Man for the ages wore celebrity with humility

PUBLISHED : Saturday, 12 January, 2008, 12:00am
UPDATED : Saturday, 12 January, 2008, 12:00am

In an age before globalisation, Sir Edmund Hillary belonged to the world. A humble New Zealand bee-keeper, he climbed with a Nepalese man, Tenzing Norgay, on a British expedition in 1953 to conquer Mount Everest, the highest mountain on Earth. The feat was billed as a coronation gift for a young Queen Elizabeth; Sherpa Tenzing buried biscuits and chocolate in the snow of the 8,848-metre summit as Buddhist offerings.

Announcing the death yesterday of her nation's most famous son, New Zealand Prime Minister Helen Clark recalled that Hillary represented the best of the country's traditional virtues - humility, integrity, determination and teamwork. But as millions across the world mourn him this weekend, it is clear that Hillary's virtues resonate far beyond the shores of his small southern nation.
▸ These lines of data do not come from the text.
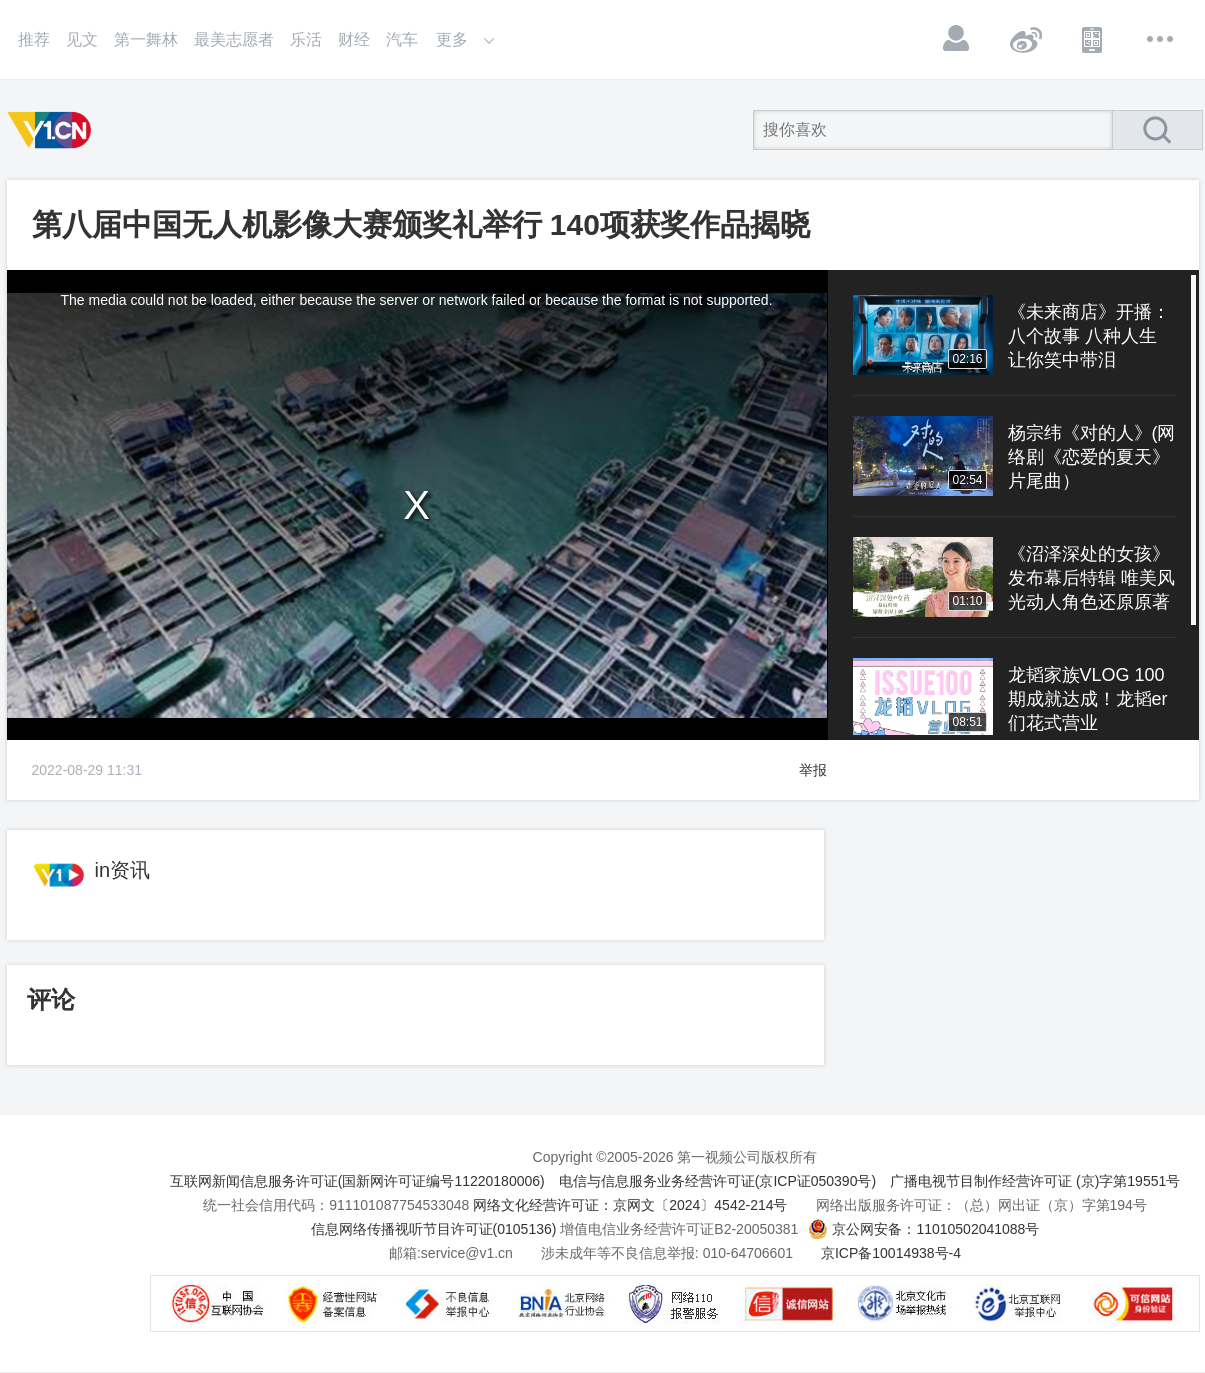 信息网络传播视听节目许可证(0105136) (434, 1229)
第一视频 (53, 130)
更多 (1161, 39)
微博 (1025, 39)
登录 (957, 39)
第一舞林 (146, 39)
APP (1093, 39)
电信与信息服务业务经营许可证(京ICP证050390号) (717, 1181)
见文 (82, 39)
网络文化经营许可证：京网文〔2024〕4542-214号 (630, 1205)
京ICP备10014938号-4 (891, 1253)
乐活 (306, 39)
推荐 (34, 39)
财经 (354, 39)
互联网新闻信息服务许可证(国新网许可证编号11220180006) (357, 1181)
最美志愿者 (234, 39)
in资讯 (123, 870)
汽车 (402, 39)
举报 (813, 770) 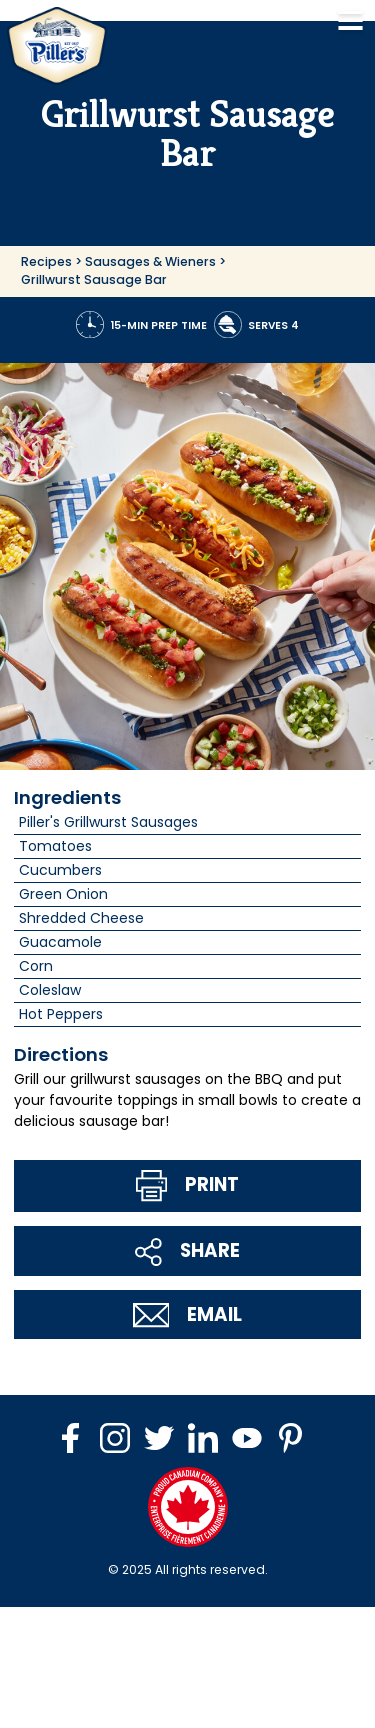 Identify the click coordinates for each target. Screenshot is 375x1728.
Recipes (46, 261)
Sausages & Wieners (150, 261)
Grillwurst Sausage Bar (94, 279) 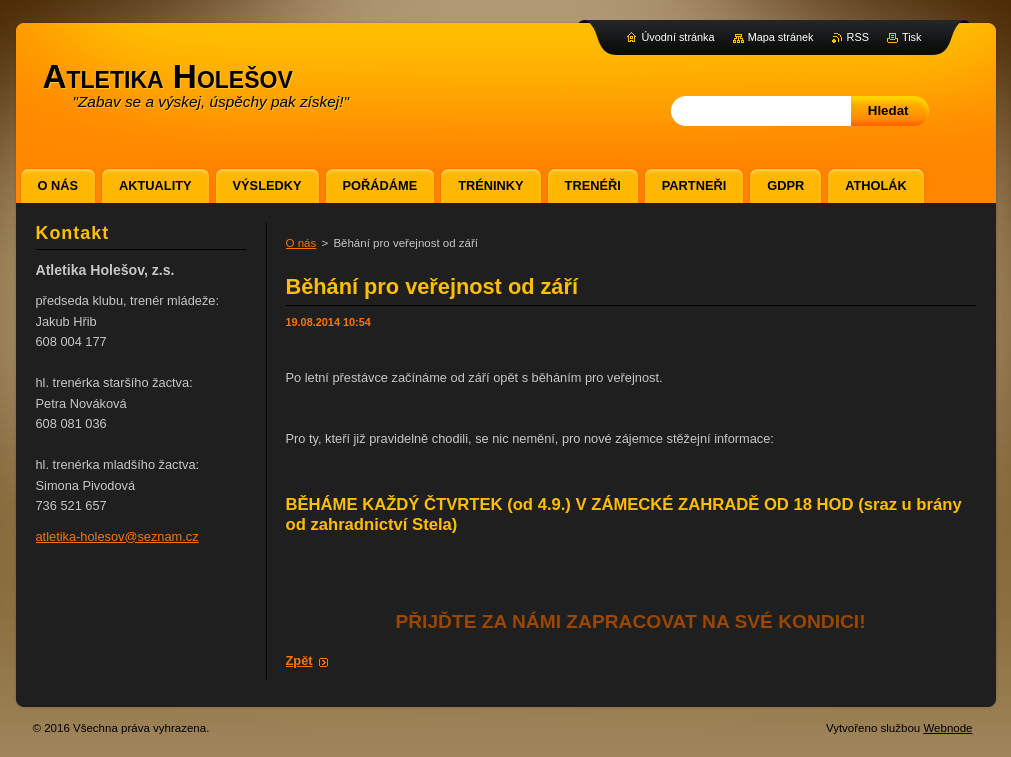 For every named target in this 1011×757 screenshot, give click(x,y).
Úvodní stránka (677, 37)
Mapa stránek (781, 37)
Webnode (947, 728)
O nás (301, 243)
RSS (858, 37)
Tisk (912, 37)
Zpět (299, 660) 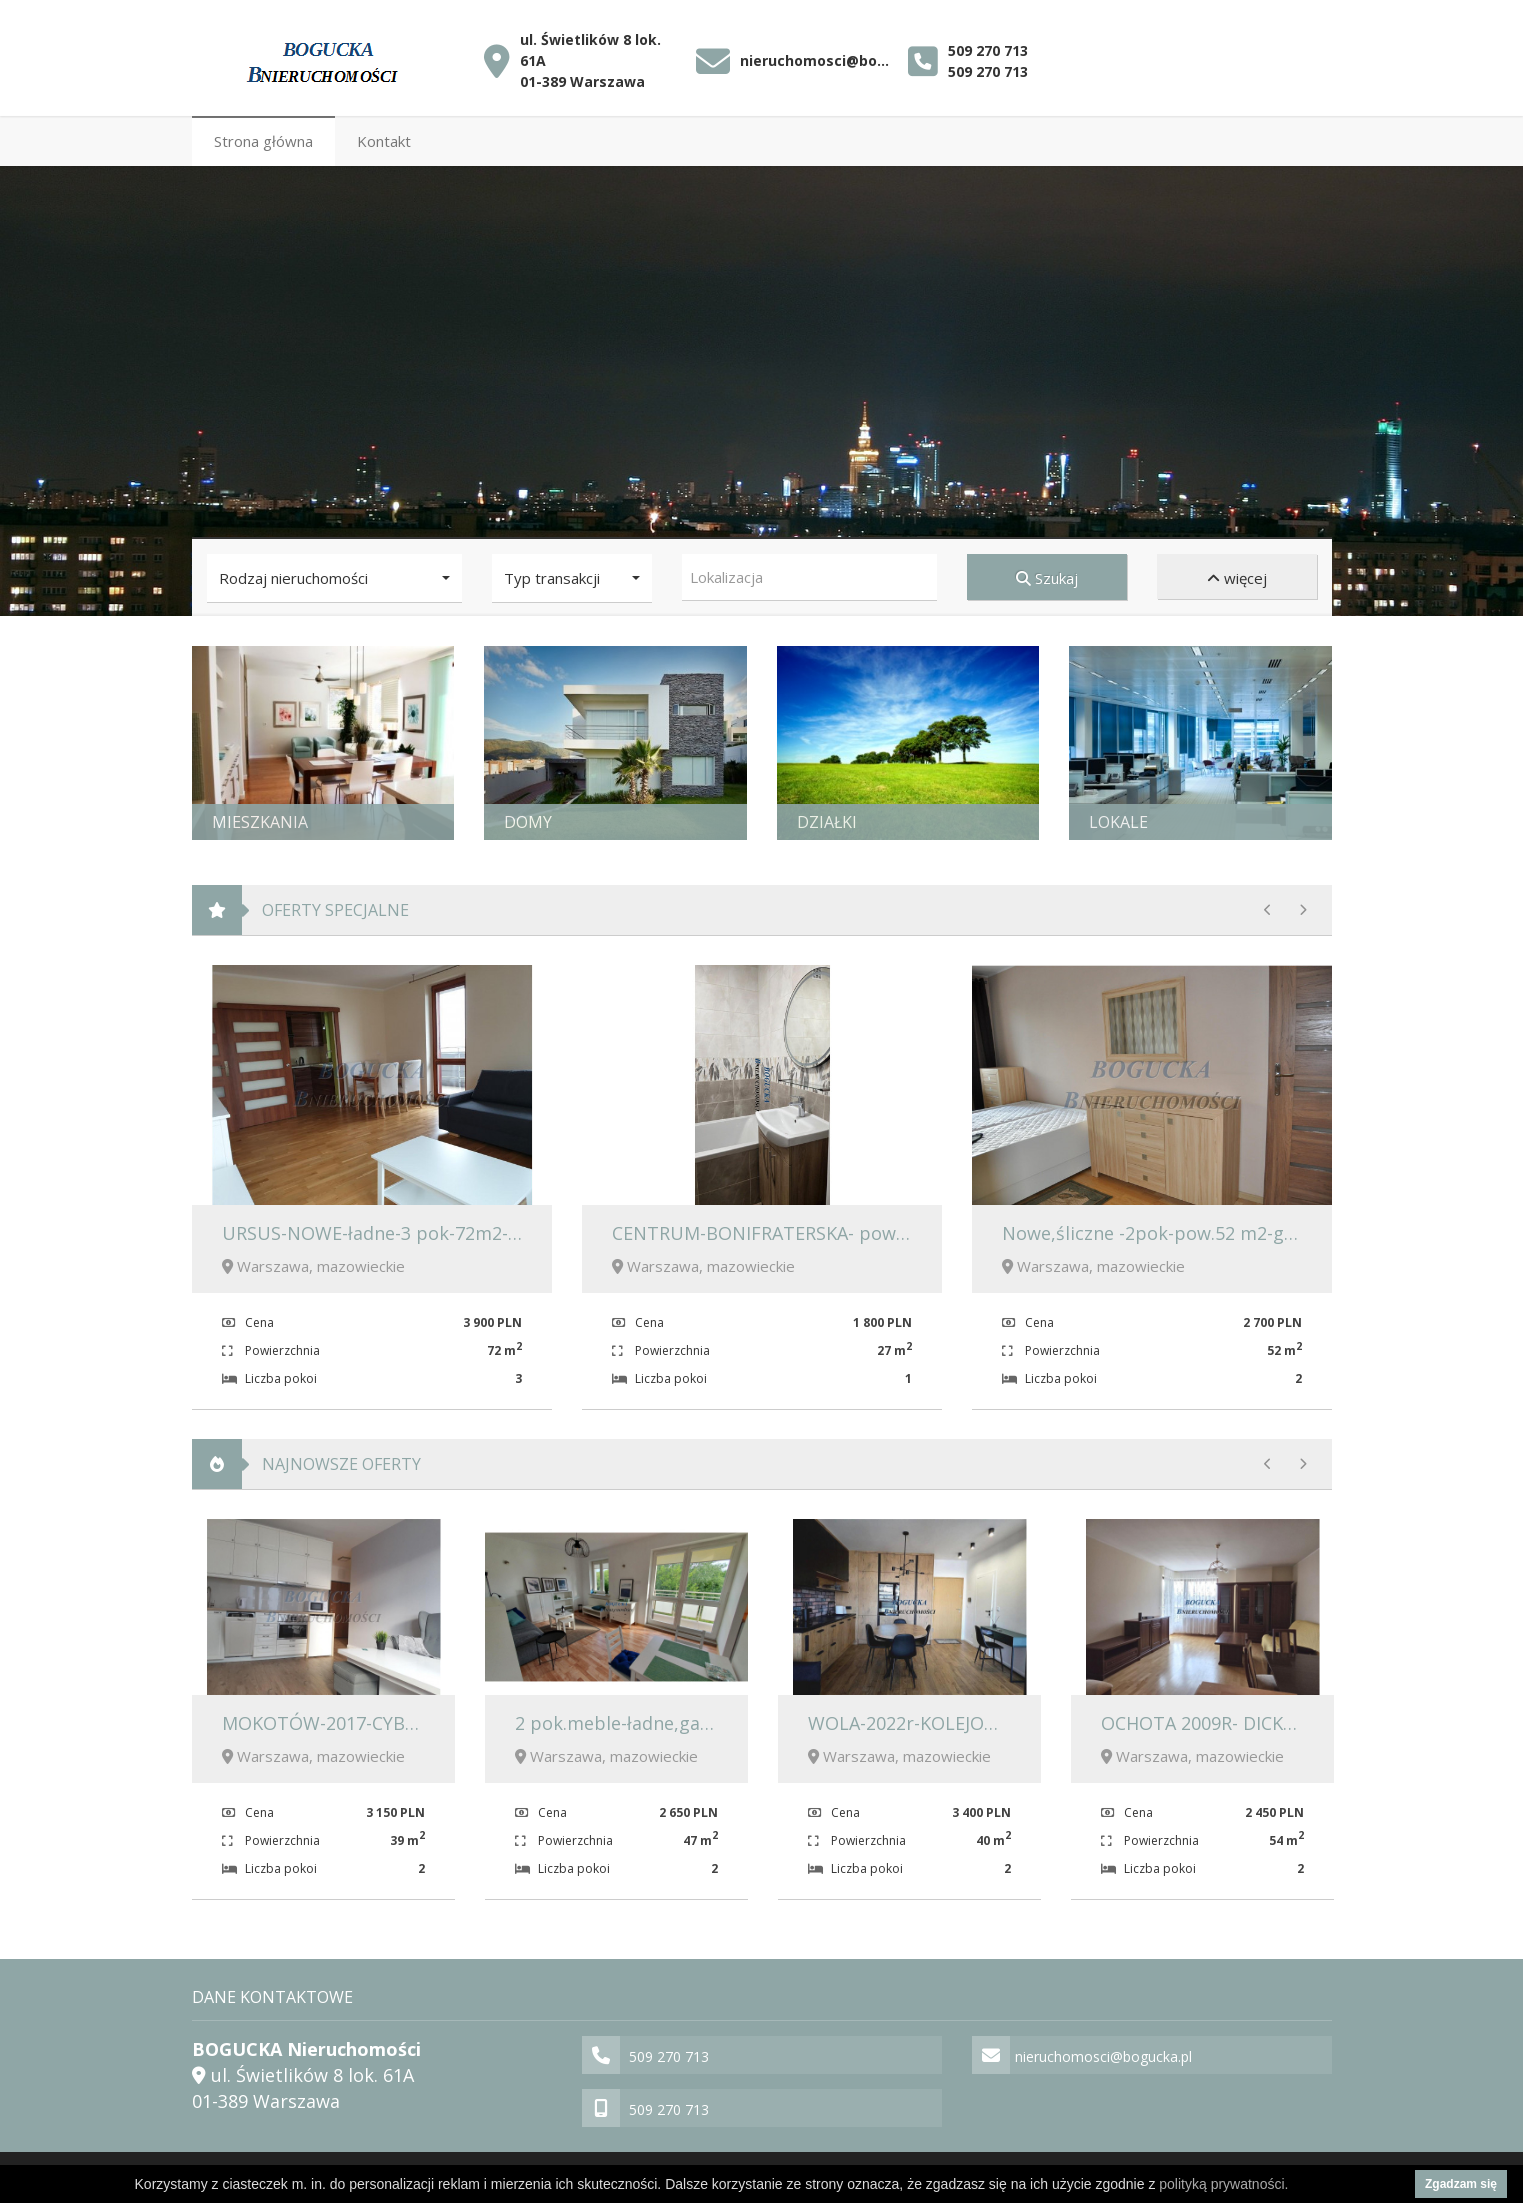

What you saw was what you got with Hillary, who returned to his expedition's base camp with the victorious words: 'Well, George, we knocked the bastard off.' Later he was more expansive, telling one interviewer: 'The whole world lay around us like a giant relief map ... I am a lucky man. I have had a dream and it has come true, and that is not a thing that happens often to men.'

Over the decades, he did not seek or bask in celebrity but used his fame to raise millions for the Sir Edmund Hillary Himalayan Trust, building schools, hospitals, airfields and providing water for impoverished Nepalese Sherpas. He also served as New Zealand's ambassador to India, Nepal and Bangladesh.

He stayed well above politics, but spoke with a moral authority on environmental issues and the need for politicians to improve people's quality of life. A new generation of mountaineers also faced his wrath. In recent years, Hillary had expressed concerns at the risk-over-responsibility approach to climbing today and the circus of modern Everest, where inexperienced climbers pay tens of thousands to guides to lead them to the summit, sometimes with fatal costs.

In an age of garish, bloated and sometimes venal celebrity, Sir Edmund Hillary's passing is a reminder of the more worthy aspects of fame, particularly the value of character.